"That truth should be silent I had almost forgot"--Enobarbus in ANTONY AND CLEOPATRA, back in Rome after having been too long in Egypt.--------- Melville's PIERRE, Book 4, chapter 5: "Something ever comes of all persistent inquiry; we are not so continually curious for nothing."
Saturday, June 4, 2011
The Folly of Keeping CEAA and CSE Vetting Reports Secret
For the previous post I uploaded all 14 pages of my 18 June 1975 vetting report on Hawthorne's unfinished romances. I am reminded by reviewing the earlier vetting report, already posted, then this and the final vetting report (perhaps too long to post here) just how much time and thought went into reports which were read by a few and buried. If the policy had been to publish them within a year or two of their being submitted, all editors could have learned by seeing solutions to their own problems or perhaps have recognized for the first time that they had problems that others had encountered and offered possible solutions for.

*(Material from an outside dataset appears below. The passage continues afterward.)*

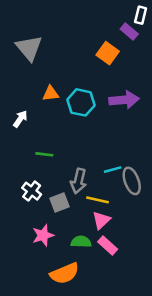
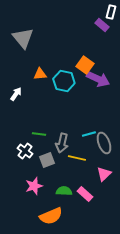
orange square: (108, 53) -> (85, 65), moved
purple arrow: (124, 100) -> (98, 79), turned 30
green line: (44, 154) -> (39, 134), moved
pink triangle: (101, 220) -> (104, 174), moved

I see that little from my numerous vetting reports from the early years of the CEAA (before Fredson Bowers banned me from the CSE for exposing his shoddy editing on MAGGIE) is visible in the 1984 FLAWED TEXTS AND VERBAL ICONS but that my work on several editions of American writers in the early 1970s informs the whole book as much as the work on particular authors like Mark Twain and Mailer.
Now when I see on a blog a comment on "the textually-oriented scholar Hershel Parker" and "Live Oak, with Moss," I think, "No, no. I did what I did in putting that poetic sequence in THE NORTON ANTHOLOGY OF AMERICAN LITERATURE and defending it in NINETEENTH-CENTURY LITERATURE was not because I was a 'textually-oriented scholar' but because I was a 'biographically-oriented textual scholar.'" I was seeing "Live Oak, with Moss" in what could be established of the chronology of a dim period of Whitman's life in the late 1850s whereas Alan Helms saw the poems in their scattered and altered forms as they were published later in the CALAMUS sequence--saw them as disparate "texts" that could be reassembled in the orginal order as if the pieces would mean the same in their altered forms that they had been when they were one organic sequence. Alan Helms, my most unlikely opponent, was proceeding not as Whitman lover and respecter but as amateur textual scholar.
This long vetting report is informed by my sense of Hawthorne the man and the sequence of his efforts to push his stories forward. That's biographical, and as I reflect on how sharply I differ from James Thorpe, Donald Pizer, and Jerome McGann I see that I proceed from a biographical stance and they do not. It makes all the difference.